1893, il conte Rossi siede al volante

Sognavamo le auto volanti per decollare con la fantasia e liberarci (sul serio) del traffico. Sono rimaste nei romanzi di Philip K. Dick e nelle sequenze di Blade Runner: la fantascienza ha anticipato tante cose, ma non ha capito che sarebbero arrivate prima le macchine capaci di guidare da sole di quelle con le ali. E chissà che effetto ci faranno in futuro colonne di vetture-robot procedere ben distanziate su autostrade «autonome» (in diverse parti del mondo già esistono), nel silenzio di un dialogo muto fra i sensori e il fischio del motore elettrico. Magari sarà un ritorno alle origini, all’esaltazione della meraviglia tecnica: non proprio come quei contadini veneti increduli davanti al conte Gaetano Rossi che sfrecciava (si fa per dire, andava a 15 chilometri all’ora) su una Peugeot Tipo 3 per andare al lanificio.
Era il 1893, l’industriale vicentino è stato il primo automobilista in Italia, nel senso moderno del termine: l’aveva vista a Parigi e l’aveva subito ordinata ad Armand Peugeot.
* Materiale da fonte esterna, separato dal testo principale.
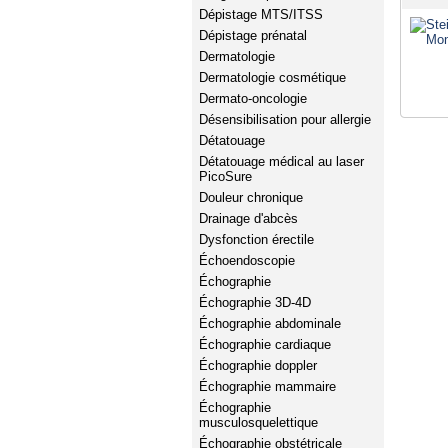
Dépistage MTS/ITSS
Dépistage prénatal
Dermatologie
Dermatologie cosmétique
Dermato-oncologie
Désensibilisation pour allergie
Détatouage
Détatouage médical au laser
PicoSure
Douleur chronique
Drainage d'abcès
Dysfonction érectile
Échoendoscopie
Échographie
Échographie 3D-4D
Échographie abdominale
Échographie cardiaque
Échographie doppler
Échographie mammaire
Échographie
musculosquelettique
Échographie obstétricale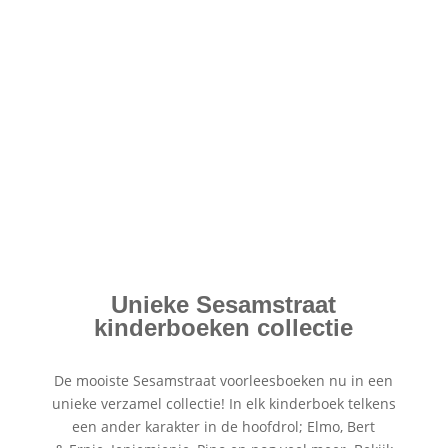
Unieke Sesamstraat
kinderboeken collectie
De mooiste Sesamstraat voorleesboeken nu in een
unieke verzamel collectie! In elk kinderboek telkens
een ander karakter in de hoofdrol; Elmo, Bert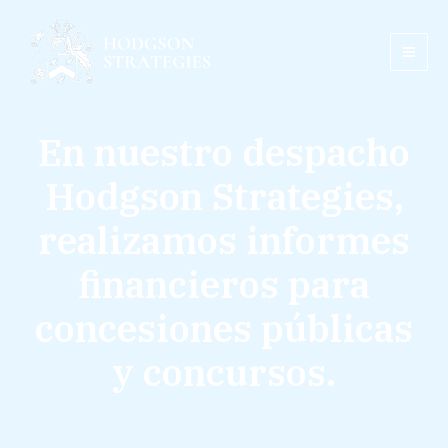
Ir
MAI
al
ME
contenido
En nuestro despacho
Hodgson Strategies,
realizamos informes
financieros para
concesiones públicas
y concursos.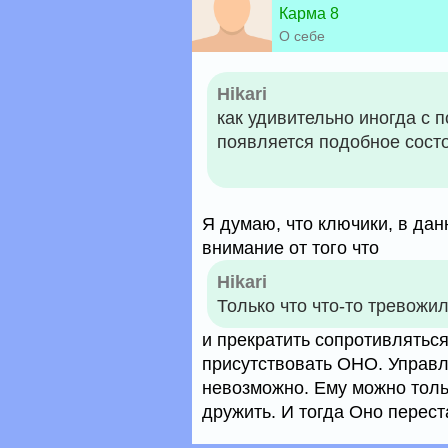
Карма 8
О себе
Hikari
как удивительно иногда с 
появляется подобное сост
Я думаю, что ключики, в дан
внимание от того что
Hikari
Только что что-то тревожил
и прекратить сопротивлятьс
присутствовать ОНО. Управл
невозможно. Ему можно толь
дружить. И тогда Оно перест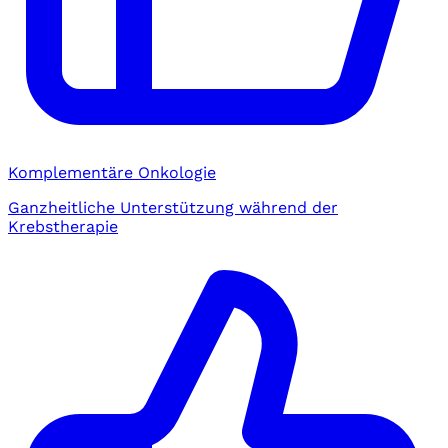
Komplementäre Onkologie
Ganzheitliche Unterstützung während der
Krebstherapie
Quell’esemplare – telaio numero 25 – oggi è esposto nel Museo dell’auto di Torino, a ricordare un passato di pionieri. Non esisteva ancora la Fiat, sarebbe nata 6 anni più tardi: 3 ½ Hp il primo modello.
Sulla paternità dell’invenzione si è litigato per decenni arrivando infine a riconoscere i meriti di Karl Benz e della sua «Benz Patent Motorwagen». Brevetto depositato il 29 gennaio 1886 presso l’ufficio imperiale di Berlino: l’ingegnere tedesco per primo aveva applicato al suo triciclo il motore a scoppio. Ma ci voleva una donna speciale per convincere gli scettici: la moglie Bertha, all’insaputa del marito, «rubò» il mezzo nell’agosto del 1888 per compiere il primo viaggio motorizzato. Da Mannheim a Pforzheim, cento chilometri con il ritorno. Insieme ai figli.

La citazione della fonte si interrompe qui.